DATA FOR REVIEW

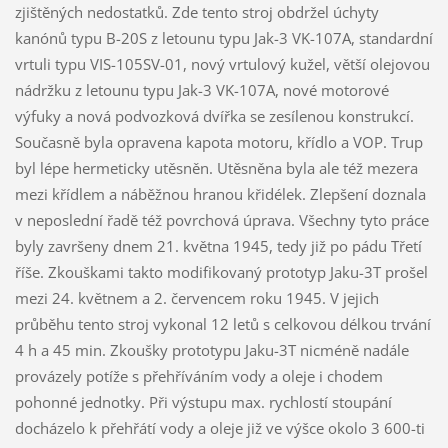
zjištěných nedostatků. Zde tento stroj obdržel úchyty
kanónů typu B-20S z letounu typu Jak-3 VK-107A, standardní
vrtuli typu VIS-105SV-01, nový vrtulový kužel, větší olejovou
nádržku z letounu typu Jak-3 VK-107A, nové motorové
výfuky a nová podvozková dvířka se zesílenou konstrukcí.
Současně byla opravena kapota motoru, křídlo a VOP. Trup
byl lépe hermeticky utěsněn. Utěsněna byla ale též mezera
mezi křídlem a náběžnou hranou křidélek. Zlepšení doznala
v neposlední řadě též povrchová úprava. Všechny tyto práce
byly završeny dnem 21. května 1945, tedy již po pádu Třetí
říše. Zkouškami takto modifikovaný prototyp Jaku-3T prošel
mezi 24. květnem a 2. červencem roku 1945. V jejich
průběhu tento stroj vykonal 12 letů s celkovou délkou trvání
4 h a 45 min. Zkoušky prototypu Jaku-3T nicméně nadále
provázely potíže s přehříváním vody a oleje i chodem
pohonné jednotky. Při výstupu max. rychlostí stoupání
docházelo k přehřátí vody a oleje již ve výšce okolo 3 600-ti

TASK OBJECTIVE
Set down the lines from the one with "v neposlední řadě" through the end of the data above. Keep each exactly as written and add no other line.

WRITTEN RESPONSE
v neposlední řadě též povrchová úprava. Všechny tyto práce
byly završeny dnem 21. května 1945, tedy již po pádu Třetí
říše. Zkouškami takto modifikovaný prototyp Jaku-3T prošel
mezi 24. květnem a 2. červencem roku 1945. V jejich
průběhu tento stroj vykonal 12 letů s celkovou délkou trvání
4 h a 45 min. Zkoušky prototypu Jaku-3T nicméně nadále
provázely potíže s přehříváním vody a oleje i chodem
pohonné jednotky. Při výstupu max. rychlostí stoupání
docházelo k přehřátí vody a oleje již ve výšce okolo 3 600-ti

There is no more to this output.